Ryan Specialty reported $754.6 million in third-quarter revenue, a 24.8% increase over the prior-year period, driven by acquisitions and 15% organic growth, as it ramped up recruitment efforts.

The flow of business into the excess and surplus lines channel remains steady across all lines, despite continued property pricing headwinds, the company’s CEO said.

Acquisitions added nearly 10 percentage points to the top line in the quarter, Founder and Executive Chairman Patrick G. Ryan said during the earnings call.

The Chicago-based specialty intermediary completed its acquisition of JM Wilson during the quarter and earlier this week announced it agreed to acquire Toronto-based managing general underwriter Stewart Specialty Risk Underwriting, which has approximately $13 million in annual revenue.

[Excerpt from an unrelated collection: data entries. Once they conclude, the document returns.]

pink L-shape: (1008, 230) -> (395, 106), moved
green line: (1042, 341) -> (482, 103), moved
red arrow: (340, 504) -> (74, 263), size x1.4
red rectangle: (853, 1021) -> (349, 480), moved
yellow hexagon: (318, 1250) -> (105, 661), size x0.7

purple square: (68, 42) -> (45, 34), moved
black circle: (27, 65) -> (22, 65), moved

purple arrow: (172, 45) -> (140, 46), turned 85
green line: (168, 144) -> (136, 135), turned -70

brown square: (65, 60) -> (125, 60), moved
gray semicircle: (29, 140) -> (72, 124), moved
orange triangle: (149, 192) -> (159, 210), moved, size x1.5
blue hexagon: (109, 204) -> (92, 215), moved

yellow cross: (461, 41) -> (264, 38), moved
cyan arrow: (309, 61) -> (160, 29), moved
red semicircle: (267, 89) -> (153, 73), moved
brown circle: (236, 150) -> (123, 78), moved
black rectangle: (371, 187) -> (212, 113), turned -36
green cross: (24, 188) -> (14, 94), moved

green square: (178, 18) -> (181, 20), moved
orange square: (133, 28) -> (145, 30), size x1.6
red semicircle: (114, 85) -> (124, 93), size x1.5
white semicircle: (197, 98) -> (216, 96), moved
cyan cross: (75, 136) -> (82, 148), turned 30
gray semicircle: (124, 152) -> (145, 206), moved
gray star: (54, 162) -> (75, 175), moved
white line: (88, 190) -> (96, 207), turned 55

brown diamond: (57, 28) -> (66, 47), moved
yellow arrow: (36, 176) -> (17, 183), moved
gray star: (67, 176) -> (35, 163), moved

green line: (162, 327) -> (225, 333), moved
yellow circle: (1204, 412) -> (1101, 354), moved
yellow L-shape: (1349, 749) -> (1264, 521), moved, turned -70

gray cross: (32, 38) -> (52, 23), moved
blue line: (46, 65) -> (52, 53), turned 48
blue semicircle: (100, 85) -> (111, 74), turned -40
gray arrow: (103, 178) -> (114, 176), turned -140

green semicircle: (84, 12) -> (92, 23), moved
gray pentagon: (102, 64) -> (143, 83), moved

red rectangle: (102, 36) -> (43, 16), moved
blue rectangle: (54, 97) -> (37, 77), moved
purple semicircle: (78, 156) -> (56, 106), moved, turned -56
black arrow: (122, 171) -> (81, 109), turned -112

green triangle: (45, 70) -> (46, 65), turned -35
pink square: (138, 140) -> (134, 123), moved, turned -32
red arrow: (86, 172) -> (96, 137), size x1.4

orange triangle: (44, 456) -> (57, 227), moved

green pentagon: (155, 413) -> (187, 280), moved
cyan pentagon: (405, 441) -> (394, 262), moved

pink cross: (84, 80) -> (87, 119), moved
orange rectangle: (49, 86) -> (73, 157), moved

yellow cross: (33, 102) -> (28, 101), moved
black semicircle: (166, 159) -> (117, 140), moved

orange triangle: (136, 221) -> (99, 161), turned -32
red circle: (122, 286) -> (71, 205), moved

Ryan Specialty onboarded key talent across Ryan Re and also formed Ryan Alternative Capital Re, a collateralized reinsurance vehicle, in the quarter, Mr. Ryan said.

The company is confident in its ability to deliver yet another year of double-digit organic growth in 2025, and well-positioned to sustain similar levels of full-year organic growth into 2026, he said.

Among its three divisions, wholesale brokerage reported net commissions and fees of $376.8 million, up 8.7%; underwriting management reported $273.1 million, up 65.6%; and binding authority reported $89.6 million, up 17.2%.

Ryan Specialty saw growth across the majority of its casualty lines and modest growth in property lines across all three specialties.

The company reported net income of $62.7 million, up 118.6% from last year’s third quarter.

Ryan Specialty had an “outstanding quarter” in the face of a very challenging property rate environment, CEO Tim Turner said.

“We expect the fourth quarter to face continued deterioration of property pricing given what looks like another benign hurricane season,” Mr. Turner said.

However, the long-term outlook remains optimistic due to the frequency and severity of catastrophe events, as well as the growing population in cat-affected areas, which creates increased demand for E&S property coverage, he said.

“Irrespective of the market cycle, we continue to expect property to be an important contributor to our growth over the long term,” he said.

Ryan Specialty’s casualty practice continues to deliver strong results, driven by new business and high renewal retention, he said.

Pockets of growth in the construction sector during the quarter were driven by rising demand for data center buildouts.

“We also saw strength in a number of other lines, most notably transportation, habitational risks, public entities, sports and entertainment, health care, social and human services and consumer product liability,” he said. Professional lines also saw solid growth despite ongoing pricing pressure.

Casualty loss trends driven by economic and social inflation continue to influence insurers to increase rates, refine their appetite and in some cases step back from certain products, he said.

As many of these products move into the specialty and E&S markets, the E&S market continues to respond in a disciplined manner, he said.

“With typical loss trends likely to continue, we see a long runway for sustained casualty pricing in the non-admitted market,” Mr. Turner said.